What you need to do
Across the records that follow, count each line holding "structure", and write only the total.

Records shown
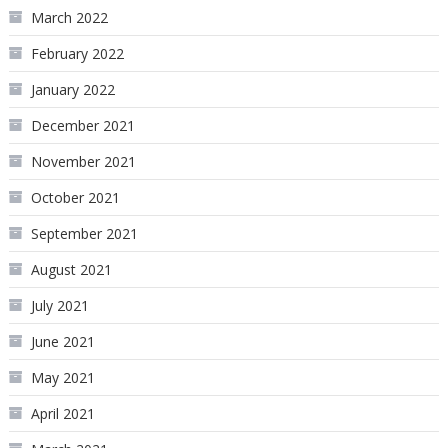
March 2022
February 2022
January 2022
December 2021
November 2021
October 2021
September 2021
August 2021
July 2021
June 2021
May 2021
April 2021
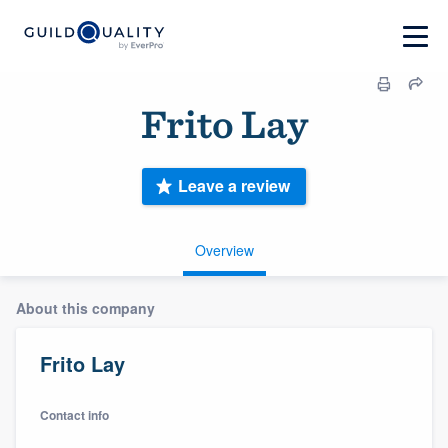
Frito Lay
Leave a review
Overview
About this company
Frito Lay
Contact info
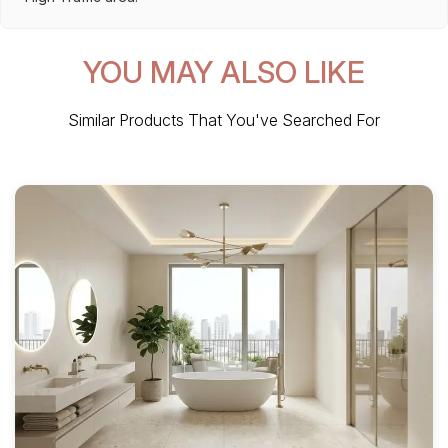
YOU MAY ALSO LIKE
Similar Products That You've Searched For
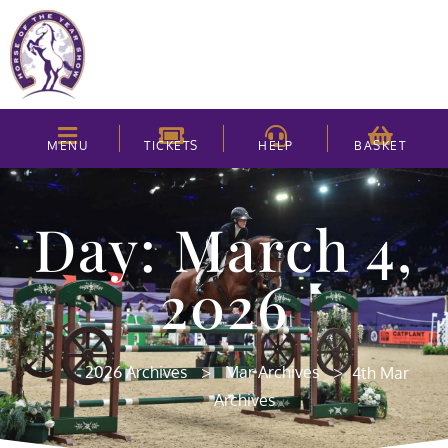
MENU
TICKETS
HELP
BASKET
Day: March 4,
2026
>
>
2026 Archives
Mar Archives
4th Mar
Archives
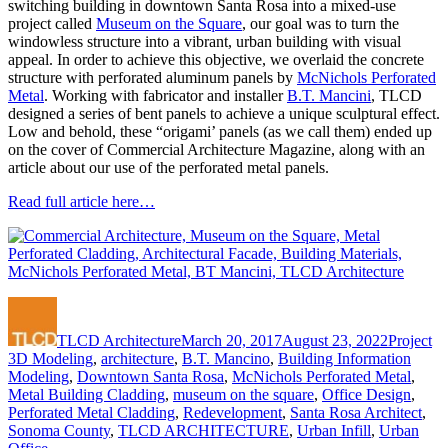
switching building in downtown Santa Rosa into a mixed-use
project called
Museum on the Square
, our goal was to turn the
windowless structure into a vibrant, urban building with visual
appeal. In order to achieve this objective, we overlaid the concrete
structure with perforated aluminum panels by
McNichols Perforated
Metal
. Working with fabricator and installer
B.T. Mancini
, TLCD
designed a series of bent panels to achieve a unique sculptural effect.
Low and behold, these “origami’ panels (as we call them) ended up
on the cover of Commercial Architecture Magazine, along with an
article about our use of the perforated metal panels.
Read full article here…
Author
Posted
Categorie
Ta
on
TLCD Architecture
March 20, 2017
August 23, 2022
Project
3D Modeling
,
architecture
,
B.T. Mancino
,
Building Information
Modeling
,
Downtown Santa Rosa
,
McNichols Perforated Metal
,
Metal Building Cladding
,
museum on the square
,
Office Design
,
Perforated Metal Cladding
,
Redevelopment
,
Santa Rosa Architect
,
Sonoma County
,
TLCD ARCHITECTURE
,
Urban Infill
,
Urban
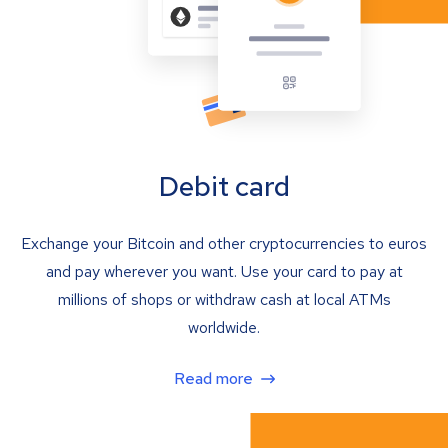
Debit card
Exchange your Bitcoin and other cryptocurrencies to euros
and pay wherever you want. Use your card to pay at
millions of shops or withdraw cash at local ATMs
worldwide.
Read more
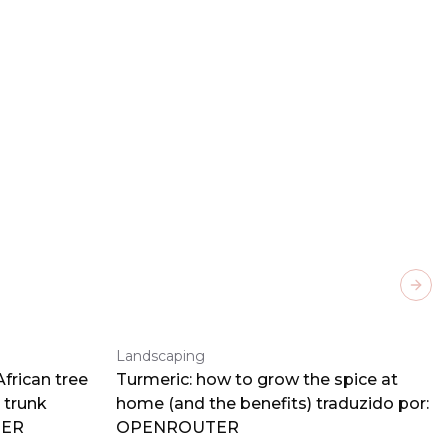
Next
Landscaping
frican tree
Turmeric: how to grow the spice at
 trunk
home (and the benefits) traduzido por:
TER
OPENROUTER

Answer space
2